Some months later the
company he worked for was acquired by another company and he, along with three
other top managers, was let go. "I
was lucky enough to be a top manager," he commented to me. And he went on to say that somehow or
other, the word of his job loss went back to the woman he had helped. She called
a friend of hers in Nashville, who in turn called a friend in Tampa, "and that
guy called me out of the blue to say, 'I understand you're looking for a job;
so-and-so has recommended you and I'm wondering if you would like to come and
talk to me.'" He still hadn't met
the lady whom he had helped and who was now trying to be helpful in return; nor
was he immediately inclined to go for the interview, so he deferred. Continuing
the story in his own words: "Then at a Christmas party that I had not wanted to
attend because I was unemployed, and low, and all that--you just have to kind of
force yourself in those situations because it's an opportunity to meet people,
that's why I went. She was at that
Christmas party and we met for the first time. She pressed me to follow up on
the call I had received. I went for
the job interview and learned that the job was way below my background. But the problem that the guy had was
that they were selling the company and his director of human resources left in
the middle because he didn't want to have to deal with laying off his
friends. So when the job-offer was
made to me, I said, 'The pay is about half of what I have made and would expect
to make, and you know the job will run only for a year, at best. Here's what I'll do.
I'll consult with you three days a week
and charge you an hourly rate that will amount to double what you are
offering. Don't pay me any
benefits; for the next ten months you need the top end of the job. You need communication, you need
compassion, you need people talking to managers. I will attend to that as if I
were your director of human resources, but I'm only going to come in three days
a week. Let's sign a ten month contract and see where that goes. At the end of ten months, you won't need
me any more." They agreed; he had
two days a week for other pursuits--"and that was the beginning of my consulting
business."
The most valuable part
of the consulting, he told me, was the personal reassurance. "Instead of being on the street, I was
in an office where somebody cared about what I said, and I was earning good
money during a ten-month job search. He interviewed on Mondays and Fridays and was working Tuesday through
Thursday, and "feeling a lot better" about himself.
The network linkage to
the person in Tampa he hardly even knew gave him the consulting job. The firm for which he was consulting was
bought by Cigna, a Philadelphia company, which had a job they couldn't fill in
Philadelphia. "I had lived in Philadelphia for 43 years before moving to Tampa,"

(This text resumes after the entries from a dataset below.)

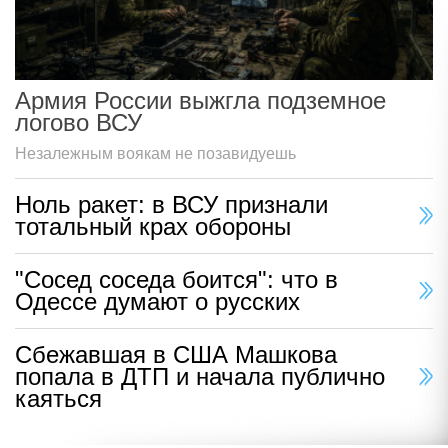
Армия России выжгла подземное
логово ВСУ
Незалежным воякам не позавидуешь
Ноль ракет: в ВСУ признали
тотальный крах обороны
"Сосед соседа боится": что в
Одессе думают о русских
Сбежавшая в США Машкова
попала в ДТП и начала публично
каяться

he said. "When they came to me with
an offer, that conversation was over in 15 minutes and I soon found myself back
in Philadelphia in a major job." It
all began with one link in a network chain.
Since "consulting" was
part of that story, this is as good a place as any to pass along advice offered
by a communications executive to persons in transition who write "Consultant" on
the top of their resumes: "Never say you are a consultant, unless you are.
And if you can't say, 'I'm consulting
for...' a corporation you can name, don't say anything at all about
consulting."
Those who believe
"consultant" sounds impressive should talk to a friend of mine whose son injured his leg
during a family skiing vacation. When the father took his son to a nearby
hospital Emergency Room, an admitting clerk asked what he did for a living.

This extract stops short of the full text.